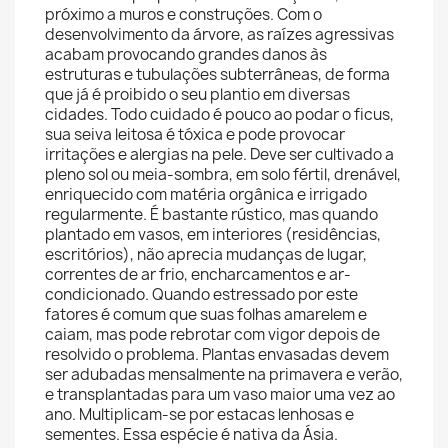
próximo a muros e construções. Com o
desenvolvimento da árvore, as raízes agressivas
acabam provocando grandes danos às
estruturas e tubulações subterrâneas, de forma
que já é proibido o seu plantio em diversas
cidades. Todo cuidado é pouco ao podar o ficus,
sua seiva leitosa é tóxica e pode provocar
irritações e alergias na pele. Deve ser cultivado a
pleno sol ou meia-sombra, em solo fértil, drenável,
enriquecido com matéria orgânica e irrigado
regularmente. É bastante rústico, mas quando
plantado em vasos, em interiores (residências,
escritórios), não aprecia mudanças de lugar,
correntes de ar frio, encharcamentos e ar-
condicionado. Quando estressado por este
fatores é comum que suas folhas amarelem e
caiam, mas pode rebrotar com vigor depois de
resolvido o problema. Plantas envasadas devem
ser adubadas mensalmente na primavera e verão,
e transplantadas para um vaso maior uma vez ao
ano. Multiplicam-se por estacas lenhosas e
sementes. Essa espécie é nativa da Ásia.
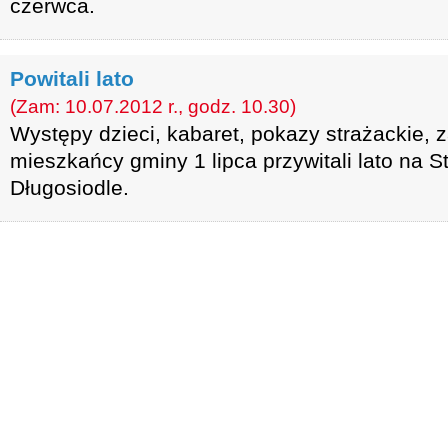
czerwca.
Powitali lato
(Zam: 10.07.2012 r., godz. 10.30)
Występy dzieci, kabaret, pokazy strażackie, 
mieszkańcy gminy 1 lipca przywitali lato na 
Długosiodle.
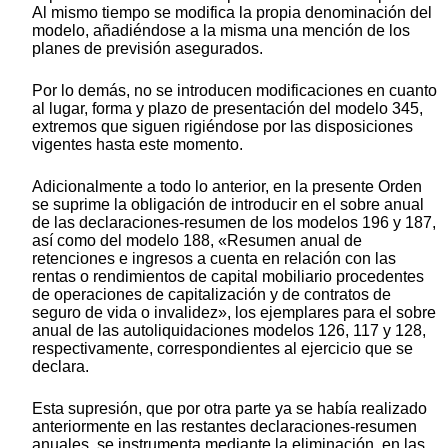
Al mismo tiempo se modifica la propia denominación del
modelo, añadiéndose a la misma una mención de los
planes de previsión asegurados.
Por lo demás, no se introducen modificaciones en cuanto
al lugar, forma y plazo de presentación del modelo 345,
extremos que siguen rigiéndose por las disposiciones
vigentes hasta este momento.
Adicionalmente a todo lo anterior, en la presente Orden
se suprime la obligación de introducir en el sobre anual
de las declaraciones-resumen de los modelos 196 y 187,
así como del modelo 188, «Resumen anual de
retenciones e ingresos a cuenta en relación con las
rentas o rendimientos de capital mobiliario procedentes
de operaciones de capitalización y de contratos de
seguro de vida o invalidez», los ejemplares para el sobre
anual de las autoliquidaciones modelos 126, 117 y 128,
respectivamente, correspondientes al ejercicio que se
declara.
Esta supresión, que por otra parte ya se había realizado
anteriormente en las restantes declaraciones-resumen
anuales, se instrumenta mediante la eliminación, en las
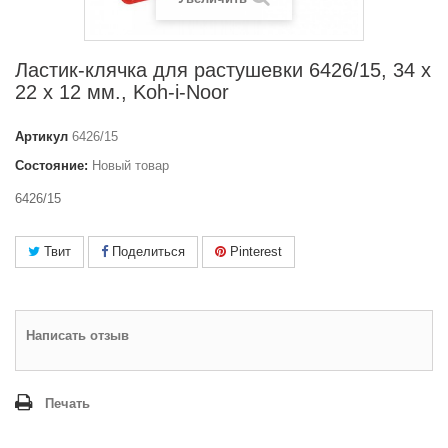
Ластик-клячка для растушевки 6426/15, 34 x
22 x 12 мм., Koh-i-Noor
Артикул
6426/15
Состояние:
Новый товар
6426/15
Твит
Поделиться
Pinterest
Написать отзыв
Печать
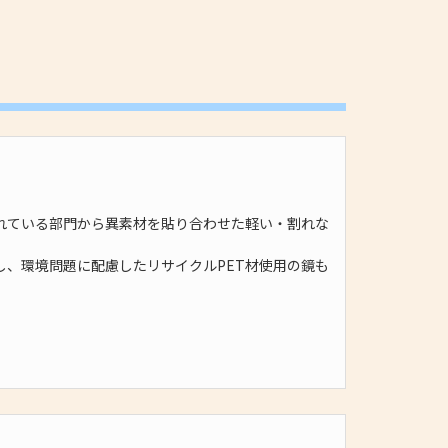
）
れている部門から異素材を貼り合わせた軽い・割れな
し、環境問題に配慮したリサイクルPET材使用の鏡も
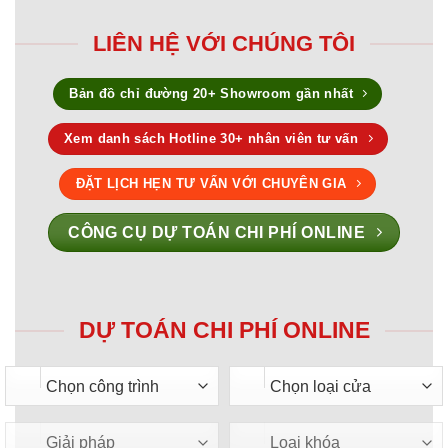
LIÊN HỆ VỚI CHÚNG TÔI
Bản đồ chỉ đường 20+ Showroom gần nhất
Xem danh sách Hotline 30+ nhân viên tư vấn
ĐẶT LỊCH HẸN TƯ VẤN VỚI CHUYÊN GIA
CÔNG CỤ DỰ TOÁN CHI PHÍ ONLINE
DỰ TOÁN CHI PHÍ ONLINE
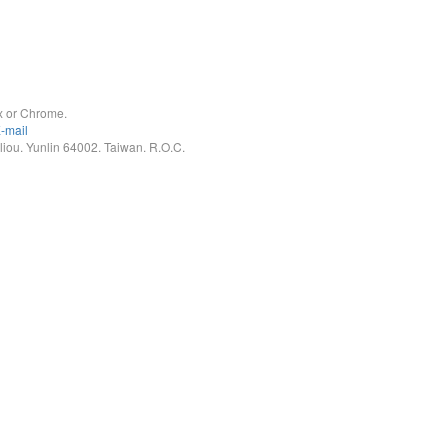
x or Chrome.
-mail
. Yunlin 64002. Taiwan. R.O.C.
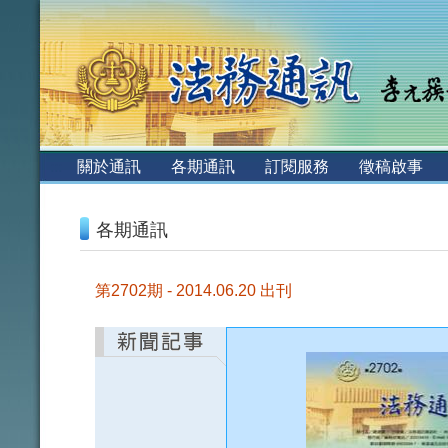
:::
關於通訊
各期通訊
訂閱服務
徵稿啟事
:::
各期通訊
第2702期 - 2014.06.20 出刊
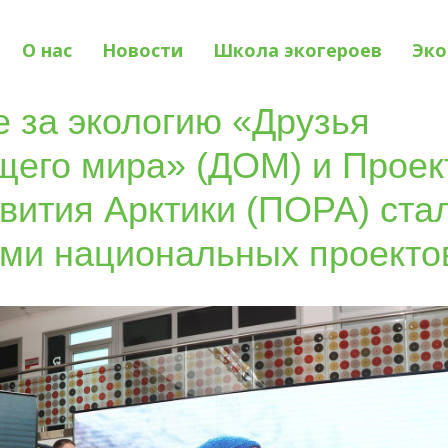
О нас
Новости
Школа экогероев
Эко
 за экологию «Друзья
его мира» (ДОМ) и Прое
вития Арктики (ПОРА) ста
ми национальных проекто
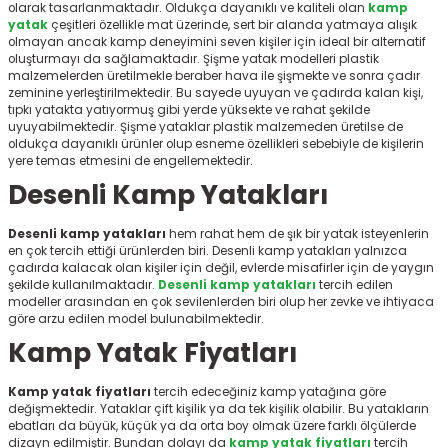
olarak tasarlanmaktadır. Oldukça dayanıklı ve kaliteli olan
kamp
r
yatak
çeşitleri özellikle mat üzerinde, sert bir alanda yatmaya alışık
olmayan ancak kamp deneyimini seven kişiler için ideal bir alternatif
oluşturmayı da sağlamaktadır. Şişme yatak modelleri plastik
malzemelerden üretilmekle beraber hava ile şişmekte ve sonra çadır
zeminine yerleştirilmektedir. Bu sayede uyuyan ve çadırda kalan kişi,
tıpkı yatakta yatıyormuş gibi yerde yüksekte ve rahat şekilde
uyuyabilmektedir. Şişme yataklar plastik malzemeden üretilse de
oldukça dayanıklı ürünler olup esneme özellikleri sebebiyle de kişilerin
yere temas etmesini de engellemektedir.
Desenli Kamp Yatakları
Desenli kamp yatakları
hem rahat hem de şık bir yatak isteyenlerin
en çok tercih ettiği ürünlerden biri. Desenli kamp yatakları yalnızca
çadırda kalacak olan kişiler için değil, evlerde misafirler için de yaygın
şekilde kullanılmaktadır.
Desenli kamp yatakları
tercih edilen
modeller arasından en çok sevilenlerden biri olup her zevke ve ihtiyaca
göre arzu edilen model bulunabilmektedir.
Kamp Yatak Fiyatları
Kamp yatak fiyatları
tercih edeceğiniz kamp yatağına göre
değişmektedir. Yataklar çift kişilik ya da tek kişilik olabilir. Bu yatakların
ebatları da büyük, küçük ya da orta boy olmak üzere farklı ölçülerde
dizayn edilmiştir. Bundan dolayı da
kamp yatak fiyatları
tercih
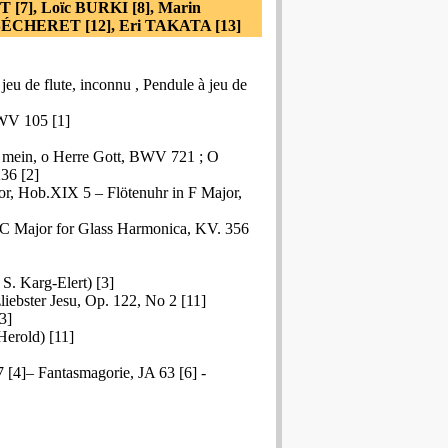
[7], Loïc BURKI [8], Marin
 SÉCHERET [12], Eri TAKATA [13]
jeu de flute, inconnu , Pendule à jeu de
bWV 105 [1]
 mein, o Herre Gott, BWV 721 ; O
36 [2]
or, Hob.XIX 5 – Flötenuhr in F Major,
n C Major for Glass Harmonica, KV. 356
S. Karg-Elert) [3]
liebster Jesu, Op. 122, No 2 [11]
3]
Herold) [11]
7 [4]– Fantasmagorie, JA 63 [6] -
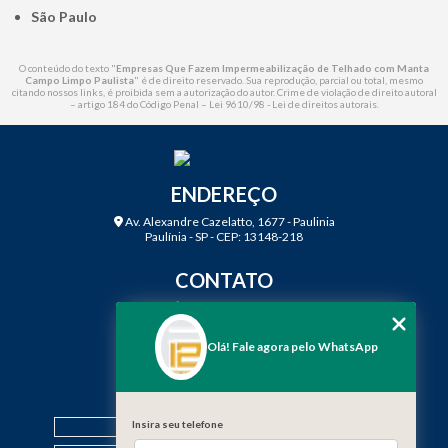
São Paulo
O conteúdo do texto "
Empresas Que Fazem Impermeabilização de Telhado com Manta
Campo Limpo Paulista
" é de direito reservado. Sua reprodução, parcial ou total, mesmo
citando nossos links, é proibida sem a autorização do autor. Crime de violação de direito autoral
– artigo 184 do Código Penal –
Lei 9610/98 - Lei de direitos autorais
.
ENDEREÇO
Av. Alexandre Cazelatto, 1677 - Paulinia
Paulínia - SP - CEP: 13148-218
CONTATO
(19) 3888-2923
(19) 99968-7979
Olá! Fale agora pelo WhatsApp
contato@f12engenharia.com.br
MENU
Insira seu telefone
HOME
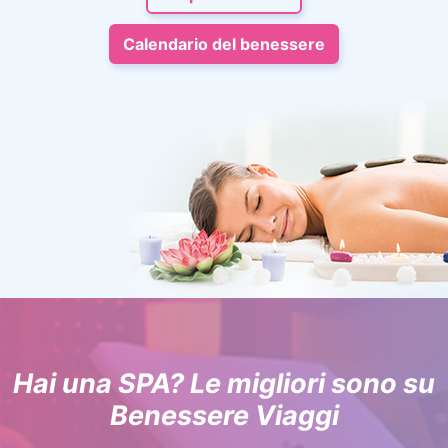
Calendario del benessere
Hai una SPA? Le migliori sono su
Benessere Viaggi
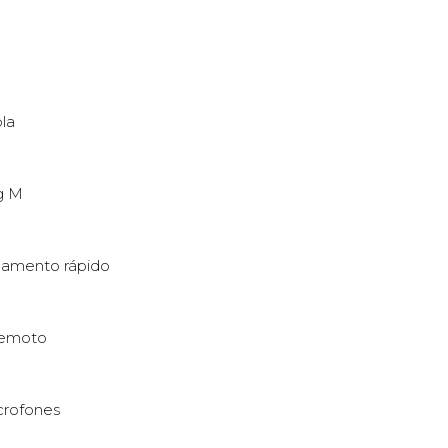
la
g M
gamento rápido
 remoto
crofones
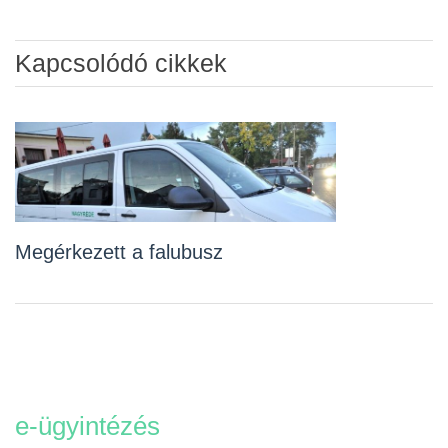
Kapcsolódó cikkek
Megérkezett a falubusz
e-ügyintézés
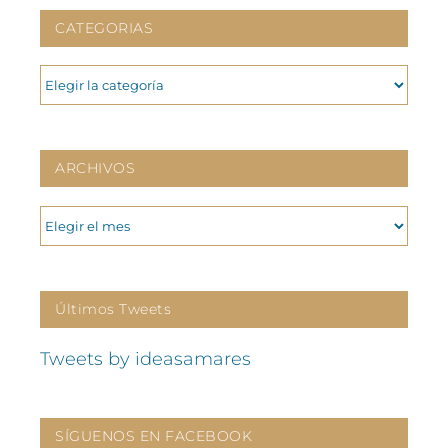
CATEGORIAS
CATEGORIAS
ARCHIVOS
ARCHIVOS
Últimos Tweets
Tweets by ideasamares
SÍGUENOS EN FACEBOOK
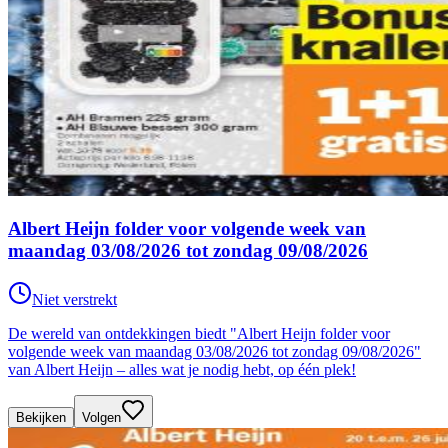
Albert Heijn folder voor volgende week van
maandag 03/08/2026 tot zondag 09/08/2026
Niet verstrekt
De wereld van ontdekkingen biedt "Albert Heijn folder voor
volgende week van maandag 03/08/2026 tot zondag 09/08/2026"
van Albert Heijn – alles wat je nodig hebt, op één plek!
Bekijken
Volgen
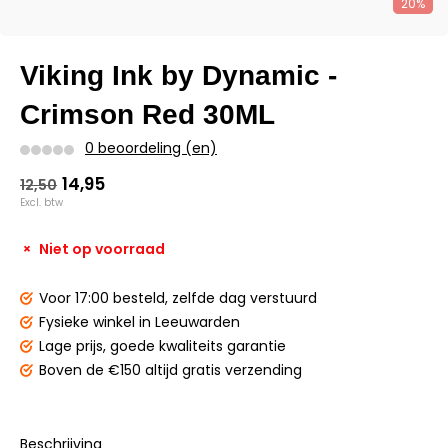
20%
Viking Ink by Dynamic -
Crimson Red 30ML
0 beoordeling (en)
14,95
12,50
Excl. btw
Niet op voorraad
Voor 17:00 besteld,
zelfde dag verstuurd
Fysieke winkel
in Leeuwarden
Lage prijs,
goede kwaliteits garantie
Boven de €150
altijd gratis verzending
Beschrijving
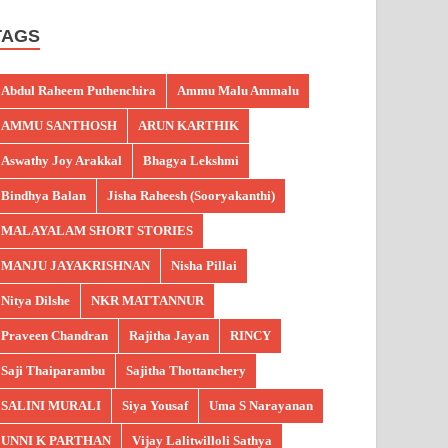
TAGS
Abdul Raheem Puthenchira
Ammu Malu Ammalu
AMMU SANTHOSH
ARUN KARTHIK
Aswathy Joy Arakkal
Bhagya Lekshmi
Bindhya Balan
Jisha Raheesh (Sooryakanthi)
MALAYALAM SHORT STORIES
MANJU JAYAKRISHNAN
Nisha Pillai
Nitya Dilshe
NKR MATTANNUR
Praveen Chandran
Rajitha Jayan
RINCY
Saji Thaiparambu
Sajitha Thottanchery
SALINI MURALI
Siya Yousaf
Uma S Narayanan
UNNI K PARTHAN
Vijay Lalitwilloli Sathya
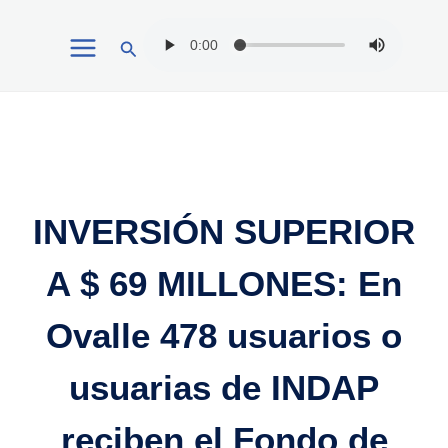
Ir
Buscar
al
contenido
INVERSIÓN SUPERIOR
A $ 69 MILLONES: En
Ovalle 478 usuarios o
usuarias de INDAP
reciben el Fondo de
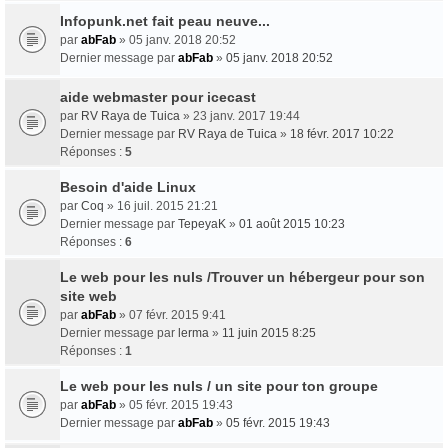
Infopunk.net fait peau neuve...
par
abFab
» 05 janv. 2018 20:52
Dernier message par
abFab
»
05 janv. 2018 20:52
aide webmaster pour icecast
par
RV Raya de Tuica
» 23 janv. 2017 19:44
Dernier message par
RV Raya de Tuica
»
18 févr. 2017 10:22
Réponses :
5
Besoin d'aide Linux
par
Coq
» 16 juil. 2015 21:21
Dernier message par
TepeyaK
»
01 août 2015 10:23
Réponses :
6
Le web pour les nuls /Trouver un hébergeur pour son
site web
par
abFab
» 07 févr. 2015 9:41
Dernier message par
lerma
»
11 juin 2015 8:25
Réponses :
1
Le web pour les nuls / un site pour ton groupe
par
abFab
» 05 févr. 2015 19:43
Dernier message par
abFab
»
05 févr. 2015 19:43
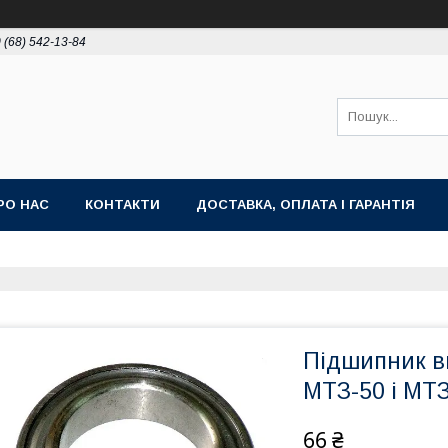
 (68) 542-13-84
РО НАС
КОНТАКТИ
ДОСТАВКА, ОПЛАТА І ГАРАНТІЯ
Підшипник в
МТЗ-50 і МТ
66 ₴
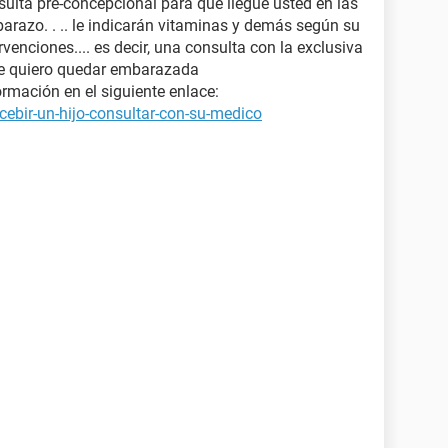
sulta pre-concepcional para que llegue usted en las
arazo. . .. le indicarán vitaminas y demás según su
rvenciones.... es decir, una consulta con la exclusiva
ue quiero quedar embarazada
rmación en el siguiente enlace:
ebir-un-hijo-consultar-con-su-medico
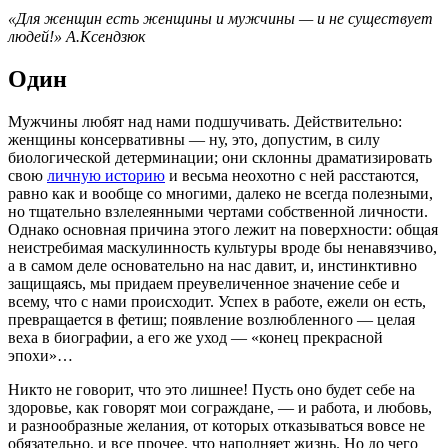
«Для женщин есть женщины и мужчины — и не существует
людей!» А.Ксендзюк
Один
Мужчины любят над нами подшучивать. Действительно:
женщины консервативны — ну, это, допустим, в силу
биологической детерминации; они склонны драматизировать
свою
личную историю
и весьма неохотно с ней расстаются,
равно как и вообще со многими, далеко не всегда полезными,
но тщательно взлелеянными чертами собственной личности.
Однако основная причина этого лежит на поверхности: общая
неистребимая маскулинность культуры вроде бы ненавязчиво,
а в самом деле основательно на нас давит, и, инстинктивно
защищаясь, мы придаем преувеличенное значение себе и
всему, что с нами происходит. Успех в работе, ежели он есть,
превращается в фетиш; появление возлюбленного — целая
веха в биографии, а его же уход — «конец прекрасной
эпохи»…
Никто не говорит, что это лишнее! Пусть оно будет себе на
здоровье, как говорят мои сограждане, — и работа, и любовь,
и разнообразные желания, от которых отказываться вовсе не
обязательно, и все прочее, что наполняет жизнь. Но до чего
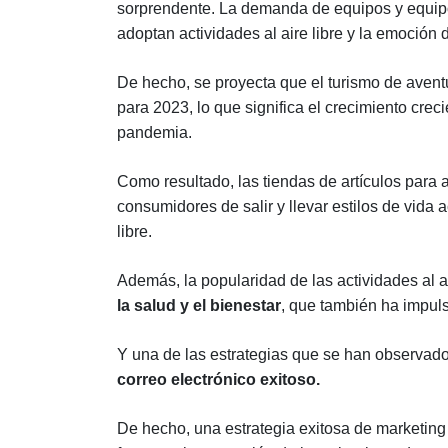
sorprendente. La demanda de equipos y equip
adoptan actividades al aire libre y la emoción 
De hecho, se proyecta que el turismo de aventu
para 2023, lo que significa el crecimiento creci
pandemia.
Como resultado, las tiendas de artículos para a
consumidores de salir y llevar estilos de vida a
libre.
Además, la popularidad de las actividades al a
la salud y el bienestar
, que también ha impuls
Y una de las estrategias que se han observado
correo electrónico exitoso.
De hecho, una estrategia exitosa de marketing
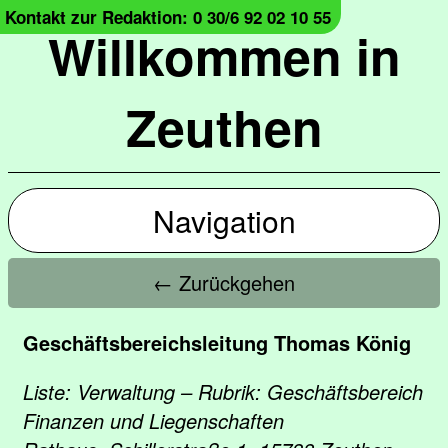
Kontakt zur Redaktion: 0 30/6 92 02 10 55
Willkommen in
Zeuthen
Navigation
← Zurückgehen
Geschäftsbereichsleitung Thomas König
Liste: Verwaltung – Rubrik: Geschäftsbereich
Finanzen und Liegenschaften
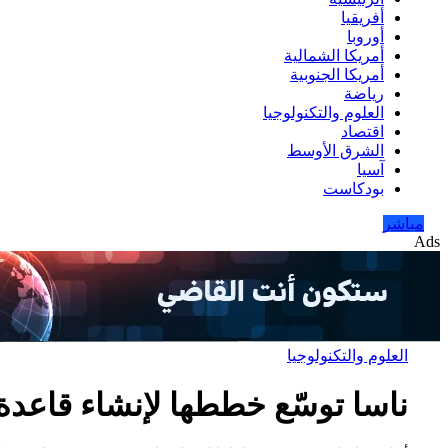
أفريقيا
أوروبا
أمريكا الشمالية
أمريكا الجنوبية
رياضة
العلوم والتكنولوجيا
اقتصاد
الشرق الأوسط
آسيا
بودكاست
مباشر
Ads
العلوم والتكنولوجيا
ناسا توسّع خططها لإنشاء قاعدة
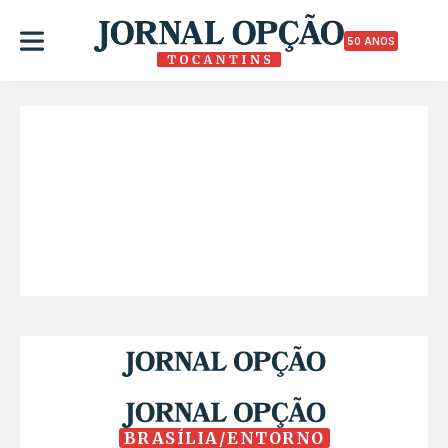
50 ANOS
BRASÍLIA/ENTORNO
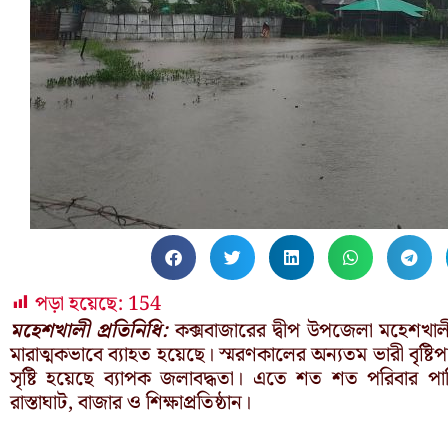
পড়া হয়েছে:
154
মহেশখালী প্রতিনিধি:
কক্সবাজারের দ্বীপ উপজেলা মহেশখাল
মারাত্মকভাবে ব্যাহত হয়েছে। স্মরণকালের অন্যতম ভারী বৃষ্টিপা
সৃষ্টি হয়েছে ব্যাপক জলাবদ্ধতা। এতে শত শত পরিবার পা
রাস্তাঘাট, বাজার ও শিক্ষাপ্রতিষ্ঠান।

__________

**ACTION ITEM:**
The string "pode" marks the lines to copy; report each of them from the data above.

**RESULT FOR THIS EXERCISE:**
sua seiva leitosa é tóxica e pode provocar
caiam, mas pode rebrotar com vigor depois de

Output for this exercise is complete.